**Task details**
Retype, exactly and only, each line from the one containing "Traz para você" to the end of the records below.
===== Source data
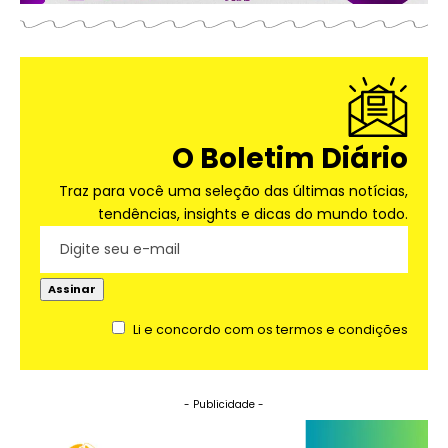
O Boletim Diário
Traz para você uma seleção das últimas notícias,
tendências, insights e dicas do mundo todo.
Li e concordo com os termos e condições
- Publicidade -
==========
**Reply**
Traz para você uma seleção das últimas notícias,
tendências, insights e dicas do mundo todo.
Li e concordo com os termos e condições
- Publicidade -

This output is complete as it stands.